Last year, Dahling went to Chicago with Olivia Moskari, her Finnish-born teammate. This year, Moskari trekked to Chicago with her father, who visited America for the first time to be with Moskari on Christmas.

“We just went to all the museums,” Moskari said. “(My dad) wanted to see all the culture here. We walked around a lot and ate American food.”

Froling wasn’t away from his family entirely either. His parents came to America a few weeks before Christmas with his younger brother Sam, a power forward in the class of 2018 that is drawing interest from major Division I schools. Sam took official visits to Creighton, Maryland, Arizona State and Wichita State.

Opinions on not being with family for the actual Christmas day varied. Froling, who spent most Christmases away from home in high school at the Australian Institute of Sport in Canberra, didn’t mind it. “The last three or four … before I transferred (from SMU) were away from my family,” Froling said. “It’s sort of the norm.”

Dahling also spent the last few holiday seasons away from home, but still feels a desire to be back in Sweden, if only for a few days. “That’s when I tend to get the most homesick, because Christmas is one of my favorite holidays,” Dahling said. “I will always Skype my family when they are celebrating.”

Although spending the holidays away from family was tough for Marquette’s international athletes, they at least didn’t have to practice on Christmas day. The BIG EAST scheduled men’s basketball games on Dec. 27 this season, which meant that road teams had to practice on Dec. 25 to allow a day for travel.

That included the Xavier Musketeers, who beat Marquette, 91-87, in the BIG EAST conference opener on Dec. 27. After the game, Xavier head coach Chris Mack voiced his displeasure with the schedule that necessitated a Christmas day walkthrough.

“We’ve got a five-month season and we’re the only sport that has a fall semester and a spring semester,” Mack said. “I know fans and TV want to see games, but Christmas day, I think our kids should be home with their families.”

Having a season that spans semesters means basketball players are pretty much the only students on campus for much of Winter break. Although athletes of both teams already see a lot of each other between practices, games, workouts and classes, Dahling thinks there’s nothing quite like being on campus with only teammates.

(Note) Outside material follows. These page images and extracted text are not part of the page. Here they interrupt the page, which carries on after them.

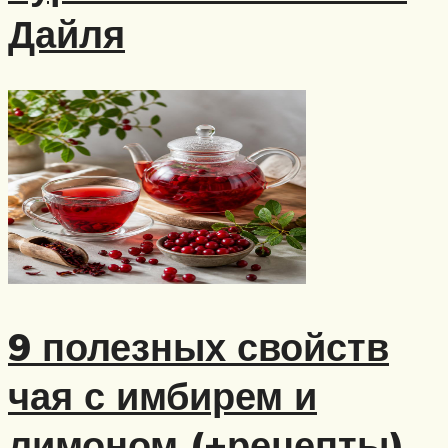
Дайля
9 полезных свойств
чая с имбирем и
лимоном (+рецепты)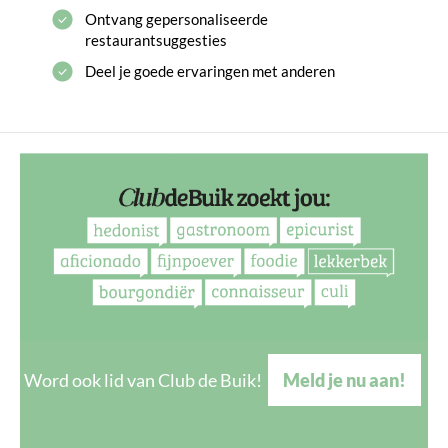
Ontvang gepersonaliseerde
restaurantsuggesties
Deel je goede ervaringen met anderen
Word ook lid van Club de Buik!
Meld je nu aan!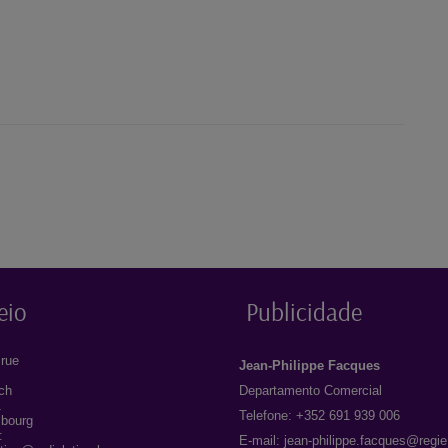
eio
Publicidade
rue
Jean-Philippe Facques
ich
Departamento Comercial
1
Telefone: +352 691 939 006
bourg
:
E-mail:
jean-philippe.facques@regie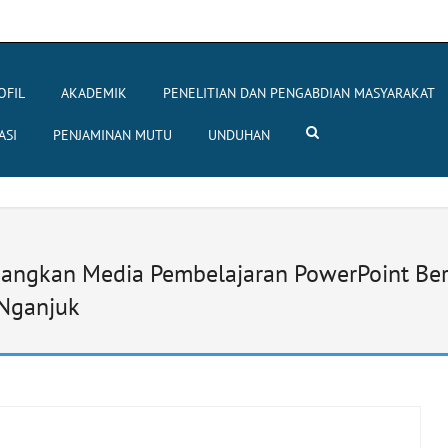
OFIL
AKADEMIK
PENELITIAN DAN PENGABDIAN MASYARAKAT
ASI
PENJAMINAN MUTU
UNDUHAN
bangkan Media Pembelajaran PowerPoint Be
 Nganjuk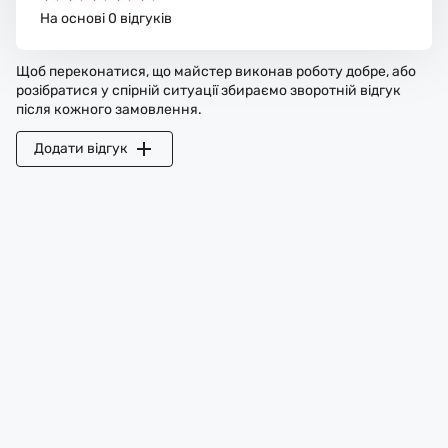
На основі 0 відгуків
Щоб переконатися, що майстер виконав роботу добре, або
розібратися у спірній ситуації збираємо зворотній відгук
після кожного замовлення.
Додати відгук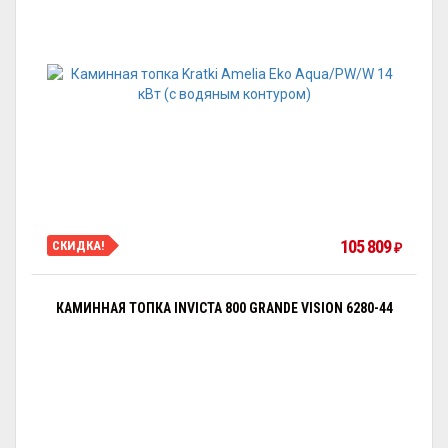
105 809
СКИДКА!
₽
КАМИННАЯ ТОПКА INVICTA 800 GRANDE VISION 6280-44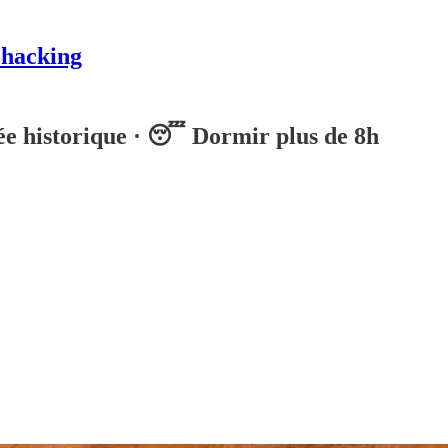
ohacking
ée historique · 😴 Dormir plus de 8h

“That’s one of my favorite times, when we can all just hang out as a team and it’s literally only us on campus,” Dahling said. “It’s pretty fun.”

Even though they’re still working hard, many athletes appreciate the perk of not having classes as much as those on their couch at home do.

“You get to focus solely on basketball and for me, that’s big to try and get in my groove and get things going,” Froling said. “Whenever you can get out of some class on holiday and have a good break and really get after it … you get more practice time and more relax time as well.”

As both teams come back from break in positions to make the NCAA Tournament, some bonding and free time in December could end up paying big dividends in March.

“Hanging out 24/7 during Christmas break, we go from really best friends to sisters,” Moskari said. “That’s how it affects us.”